The growth of boys lacrosse continues at a rapid pace throughout North America.
More evidence came this spring when the rosters were released for the 12th annual Under Armour All-America Lacrosse Game, set for 8 p.m. Saturday at Towson University’s Johnny Unitas Stadium.
Among the 44 players selected to the North and South squads, six have Canadian ties, and Utah and Delaware earned their first All-America selections. In all, 17 states, Washington, D.C. and Canada are represented in the showcase game.
What’s missing for the first time? More than one selection from the Baltimore area.
Alex Rode, an All-Metro first-team goalie who recently graduated from St. Paul’s and is set to play at Virginia, will be the lone area representative when the teams take the field Saturday. In the previous 11 games, an average of 7.3 area players participated — the overwhelming majority from the Maryland Interscholastic Athletic Association A Conference — with a high of 13 in 2010 and a low of four last year.
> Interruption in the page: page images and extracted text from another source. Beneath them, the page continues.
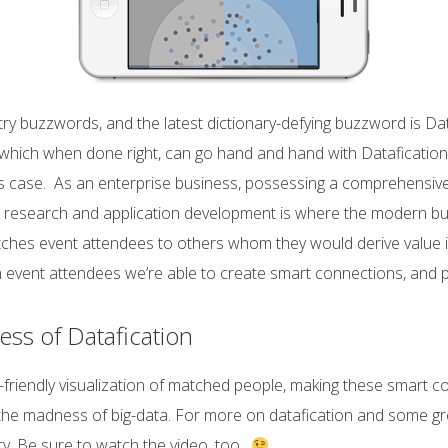
y buzzwords, and the latest dictionary-defying buzzword is Da
 which when done right, can go hand and hand with Datafication
ess case. As an enterprise business, possessing a comprehensiv
research and application development is where the modern busin
ches event attendees to others whom they would derive value 
on event attendees we’re able to create smart connections, and 
s of Datafication
iendly visualization of matched people, making these smart conn
 the madness of big-data. For more on datafication and some gre
ty. Be sure to watch the video, too.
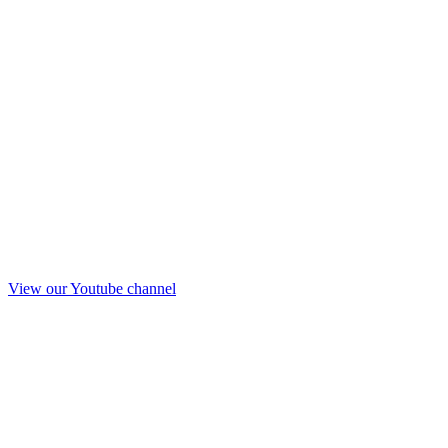
View our Youtube channel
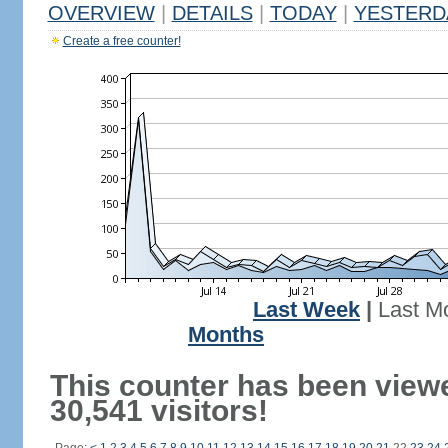
OVERVIEW
|
DETAILS
|
TODAY
|
YESTERD
Create a free counter!
Last Week
|
Last M
Months
This counter has been view
30,541 visitors!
“In regard to the fact there is only one local player, I don’t think it speaks to the play around here or the play around here not being talented,” said Johns Hopkins men’s lacrosse coach Dave Pietramala. “I think it speaks more to the fact that the game has spread so widely and covers such a vast area that being able to take multiple players from this specific area just isn’t as possible anymore.”
A panel of five, mostly staff from Inside Lacrosse, collaborated to select the 44 players, who were announced in four waves of 11 with the final rosters set in May. The players are selected based on their high school resume and, more importantly, college potential. The panel checks out games and tournaments across country, watches video and seeks input from college coaches, selected media and other sources.
“The task is not to pick the 44 most deserving players on a basis of what they accomplished in high school. The task is to pick the 44 players that project most likely to become college stars,” said Terry Foy, publisher of Inside Lacrosse.
In addition to Rode, several quality players from the area’s senior class closed out fine high school careers that likely earned consideration for the prestigious summer game. Calvert Hall, which went undefeated in the MIAA A Conference on its way to the league championship and the area’s No. 1 ranking, featured two-time All-Metro attackman JT Bugliosi and All-Metro midfielder Brendan Curry. At Boys’ Latin, recent graduate Greg Ey, an All-Metro first-team pick, enjoyed a strong senior season to end his four-year varsity career.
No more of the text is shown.